Published on 12:00 AM, June 15, 2021

India gingerly eases curbs

UK study says Delta variant mutates, drug cocktail may not work

Many Indian states eased coronavirus restrictions yesterday including the capital Delhi, where authorities allowed all shops and malls to open, as the number of new infections dropped to the lowest in more than two months.

Experts have cautioned against a full re-opening as India has vaccinated only about 5% of its estimated 950 million adults with the necessary two doses, leaving millions vulnerable.

Infections peaked in India in May with about 400,000 new cases a day but that dropped to 70,421 new infections reported yesterday, the lowest daily increase since March 31, health ministry data showed.

The number of deaths went up by 3,921, the data showed.

India has had the second-highest tally of Covid-19 infections in the world after the United States, with 29.51 million cases and 374,305 deaths, according to ministry data.

Authorities in Delhi allowed all shops and malls to re-open although bars, gyms, salons, cinemas and parks remained shut.

City chief minister Arvind Kejriwal said that markets and restaurants would be carefully watched this week.

"If we see coronavirus cases are going up, we will have to reimpose strict restrictions," Kejriwal said in a televised address on Sunday.

India's top tourist attraction the Taj Mahal will reopen this week. "Visitors will have to step on a sponge-like platform which will act as a sanitiser for shoes," a goverment official told AFP.

Hospitals in Delhi had struggled to provide oxygen cylinders and beds to patients last month as infections surged but earlier this month, the city allowed businesses to bring back 50% of employees and they partially resumed public transport.
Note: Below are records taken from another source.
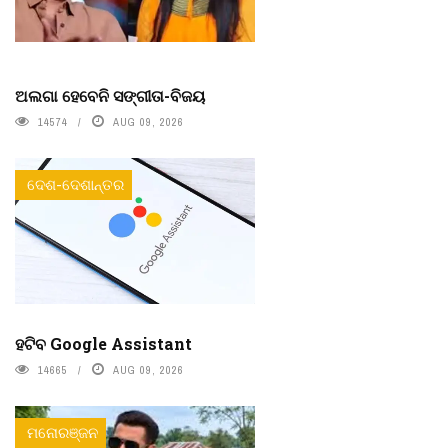
ଅଲଗା ହେବେନି ସଙ୍ଗୀତା-ବିଜୟ
14574
AUG 09, 2026
ଦେଶ-ଦେଶାନ୍ତର
ହଟିବ Google Assistant
14665
AUG 09, 2026
ମନୋରଞ୍ଜନ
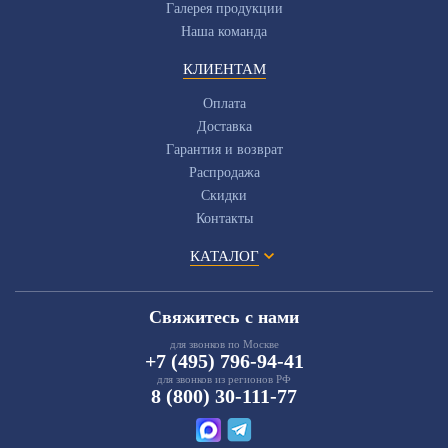
Галерея продукции
Наша команда
КЛИЕНТАМ
Оплата
Доставка
Гарантия и возврат
Распродажа
Скидки
Контакты
КАТАЛОГ
Свяжитесь с нами
для звонков по Москве
+7 (495) 796-94-41
для звонков из регионов РФ
8 (800) 30-111-77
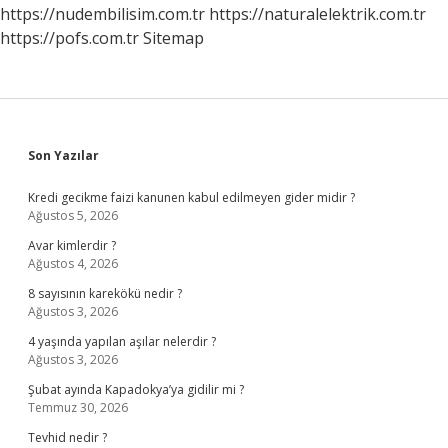
https://nudembilisim.com.tr
https://naturalelektrik.com.tr
https://pofs.com.tr
Sitemap
Sidebar
Son Yazılar
Kredi gecikme faizi kanunen kabul edilmeyen gider midir ?
Ağustos 5, 2026
Avar kimlerdir ?
Ağustos 4, 2026
8 sayısının karekökü nedir ?
Ağustos 3, 2026
4 yaşında yapılan aşılar nelerdir ?
Ağustos 3, 2026
Şubat ayında Kapadokya’ya gidilir mi ?
Temmuz 30, 2026
Tevhid nedir ?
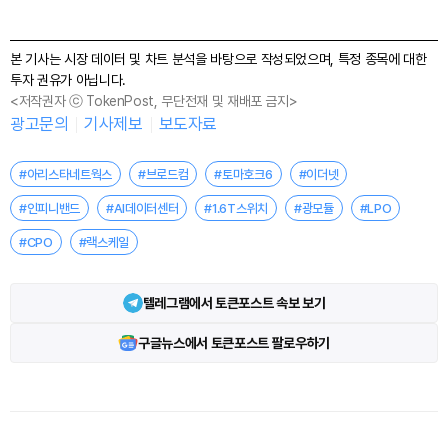
본 기사는 시장 데이터 및 차트 분석을 바탕으로 작성되었으며, 특정 종목에 대한
투자 권유가 아닙니다.
<저작권자 ⓒ TokenPost, 무단전재 및 재배포 금지>
광고문의
기사제보
보도자료
#아리스타네트웍스
#브로드컴
#토마호크6
#이더넷
#인피니밴드
#AI데이터센터
#1.6T스위치
#광모듈
#LPO
#CPO
#랙스케일
텔레그램에서 토큰포스트 속보 보기
구글뉴스에서 토큰포스트 팔로우하기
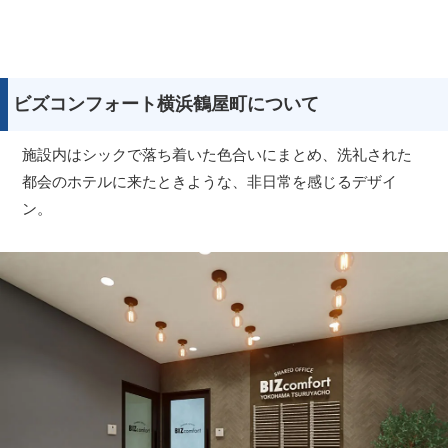
ビズコンフォート横浜鶴屋町について
施設内はシックで落ち着いた色合いにまとめ、洗礼された
都会のホテルに来たときような、非日常を感じるデザイ
ン。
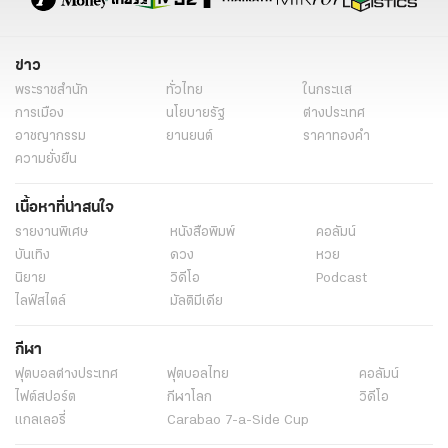
ข่าว
พระราชสำนัก
ทั่วไทย
ในกระแส
การเมือง
นโยบายรัฐ
ต่างประเทศ
อาชญากรรม
ยานยนต์
ราคาทองคำ
ความยั่งยืน
เนื้อหาที่น่าสนใจ
รายงานพิเศษ
หนังสือพิมพ์
คอลัมน์
บันเทิง
ดวง
หวย
นิยาย
วิดีโอ
Podcast
ไลฟ์สไตล์
มัลติมีเดีย
กีฬา
ฟุตบอลต่่างประเทศ
ฟุตบอลไทย
คอลัมน์
ไฟต์สปอร์ต
กีฬาโลก
วิดีโอ
แกลเลอรี่
Carabao 7-a-Side Cup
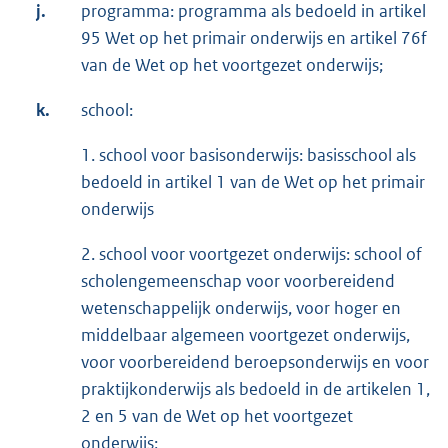
j.
programma: programma als bedoeld in artikel
95 Wet op het primair onderwijs en artikel 76f
van de Wet op het voortgezet onderwijs;
k.
school:
1. school voor basisonderwijs: basisschool als
bedoeld in artikel 1 van de Wet op het primair
onderwijs
2. school voor voortgezet onderwijs: school of
scholengemeenschap voor voorbereidend
wetenschappelijk onderwijs, voor hoger en
middelbaar algemeen voortgezet onderwijs,
voor voorbereidend beroepsonderwijs en voor
praktijkonderwijs als bedoeld in de artikelen 1,
2 en 5 van de Wet op het voortgezet
onderwijs;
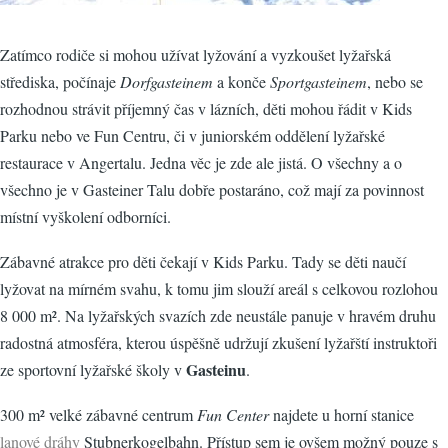
Zatímco rodiče si mohou užívat lyžování a vyzkoušet lyžařská
střediska, počínaje
Dorfgasteinem
a konče
Sportgasteinem
, nebo se
rozhodnou strávit příjemný čas v lázních, děti mohou řádit v Kids
Parku nebo ve Fun Centru, či v juniorském oddělení lyžařské
restaurace v Angertalu. Jedna věc je zde ale jistá. O všechny a o
všechno je v Gasteiner Talu dobře postaráno, což mají za povinnost
místní vyškolení odborníci.
Zábavné atrakce pro děti čekají v Kids Parku. Tady se děti naučí
lyžovat na mírném svahu, k tomu jim slouží areál s celkovou rozlohou
8 000 m². Na lyžařských svazích zde neustále panuje v hravém druhu
radostná atmosféra, kterou úspěšně udržují zkušení lyžařští instruktoři
Gasteinu
ze sportovní lyžařské školy v
.
300 m² velké zábavné centrum
Fun Center
najdete u horní stanice
lanové dráhy
Stubnerkogelbahn. Přístup sem je ovšem možný pouze s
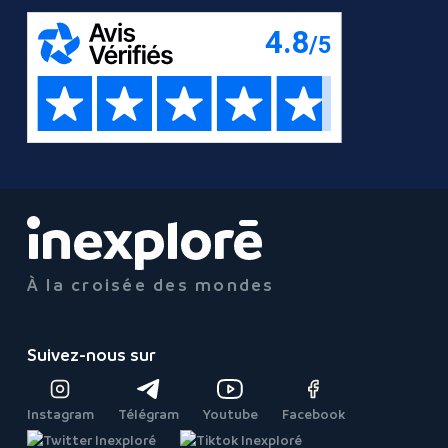
À la croisée des mondes
Suivez-nous sur
Instagram
Télégram
Youtube
Facebook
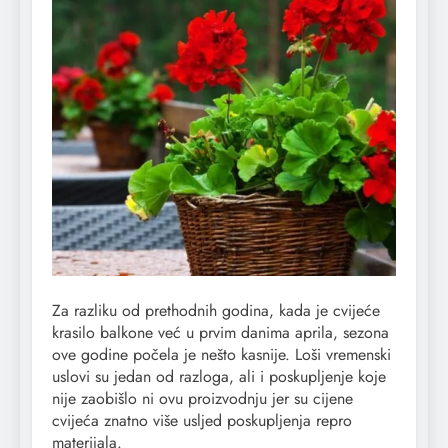
Za razliku od prethodnih godina, kada je cvijeće
krasilo balkone već u prvim danima aprila, sezona
ove godine počela je nešto kasnije. Loši vremenski
uslovi su jedan od razloga, ali i poskupljenje koje
nije zaobišlo ni ovu proizvodnju jer su cijene
cvijeća znatno više usljed poskupljenja repro
materijala.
In the southern state of Tamil Nadu, known for automobile manufacturing, some businesses were allowed to bring back 50% of employees and salons and liquor shops re-opened. Bus services remained suspended until June 21, reports Reuters.

In Bengaluru, the capital of neighbouring Karnataka state and a major tech hub, traffic returned to the streets as authorities allowed the partial re-opening of businesses though strict night and weekend curfews remained in place.

The pressure to resume some economic activity has grown as millions depend on daily wages to pay for food and rent.

"India needs to reopen as the challenge of maintaining a fine balance between lives and livelihoods is very crucial," said Rajib Dasgupta, head of the Centre of Social Medicine and Community Health at New Delhi's Jawaharlal Nehru University.

DELTA VARIANT MUTATES

The highly infectious Delta variant of Covid-19 that first surfaced in India is feared to have mutated into a more virulent version called AY.1 or Delta+ -- one that is possibly capable of resisting even the monoclonal antibodies cocktail currently being prescribed as a cure for the virus.

According to Public Health England (PHE), an executive agency of the UK government's health and social care department, 63 genomes of Delta (B.1.617.2) with the new K417N mutation had been identified so far on the global science initiative GISAID.

In its latest report on Covid-19 variants, updated till last Friday, India had reported six cases of Delta+ as of June 7.

Dr Vinod Scaria, clinician and computational biologist at Delhi's Institute of Genomics and Integrative Biology, said an important point to consider regarding K417N was "evidence suggesting resistance to monoclonal antibodies Casirivimab and Imdevimab".

This cocktail has received emergency-use authorisation in the country from the Central Drugs Standard Control Organisation, reports TNN.

Scaria tweeted on Sunday that among the emerging variants, Delta+ (B.1.617.2.1) was characterised by the acquisition of the K417N mutation that maps to the receptor binding domain and has also been associated with immune escape.

"The variant frequency for K417N is not much in India. As Delta continues to evolve, acquiring new mutations, there is a lot of interest in understanding these mutations," he wrote, naming the new mutant Delta+.

Public Health England's report said the Delta-AY.1 version was found through routine scanning of variations in Delta. A small number of detected sequences had acquired the spike protein mutation K417N, it said.

Scientists attribute the earliest such sequence to Europe in late March.

Scaria said 127 sequences from Europe, Asia and America were now available in the public domain. Scaria pointed out that several genomes now available across the world were part of the AY.1 or B.1.617.2.1 lineage.